▶ _Exercise data_
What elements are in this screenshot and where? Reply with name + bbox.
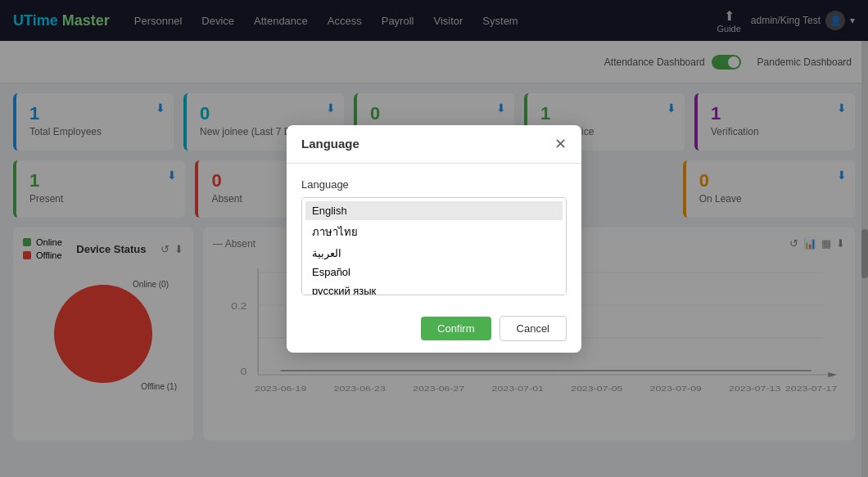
language-modal: Language ✕ Language English ภาษาไทย العر… (287, 125, 581, 353)
language-select[interactable]: English ภาษาไทย العربية Español русский … (301, 197, 567, 295)
confirm-button[interactable]: Confirm (421, 317, 491, 340)
cancel-button[interactable]: Cancel (500, 316, 567, 341)
lang-option-russian[interactable]: русский язык (305, 281, 563, 295)
lang-option-spanish[interactable]: Español (305, 263, 563, 281)
modal-overlay: Language ✕ Language English ภาษาไทย العر… (0, 0, 868, 477)
language-field-label: Language (301, 178, 567, 191)
modal-body: Language English ภาษาไทย العربية Español… (287, 164, 581, 304)
modal-title: Language (301, 137, 359, 151)
close-icon[interactable]: ✕ (554, 137, 567, 151)
modal-footer: Confirm Cancel (287, 304, 581, 353)
modal-header: Language ✕ (287, 125, 581, 164)
lang-option-arabic[interactable]: العربية (305, 244, 563, 263)
lang-option-thai[interactable]: ภาษาไทย (305, 220, 563, 244)
lang-option-english[interactable]: English (305, 201, 563, 220)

▶ _Exercise instructions_
Print out the material verbatim, skipping pictures.

▶ _Task solution_
What elements are in this screenshot and where? Reply with name + bbox.
language-modal: Language ✕ Language English ภาษาไทย العر… (287, 125, 581, 353)
language-select[interactable]: English ภาษาไทย العربية Español русский … (301, 197, 567, 295)
confirm-button[interactable]: Confirm (421, 317, 491, 340)
cancel-button[interactable]: Cancel (500, 316, 567, 341)
lang-option-russian[interactable]: русский язык (305, 281, 563, 295)
lang-option-spanish[interactable]: Español (305, 263, 563, 281)
modal-overlay: Language ✕ Language English ภาษาไทย العر… (0, 0, 868, 477)
language-field-label: Language (301, 178, 567, 191)
modal-body: Language English ภาษาไทย العربية Español… (287, 164, 581, 304)
modal-title: Language (301, 137, 359, 151)
close-icon[interactable]: ✕ (554, 137, 567, 151)
modal-footer: Confirm Cancel (287, 304, 581, 353)
modal-header: Language ✕ (287, 125, 581, 164)
lang-option-arabic[interactable]: العربية (305, 244, 563, 263)
lang-option-thai[interactable]: ภาษาไทย (305, 220, 563, 244)
lang-option-english[interactable]: English (305, 201, 563, 220)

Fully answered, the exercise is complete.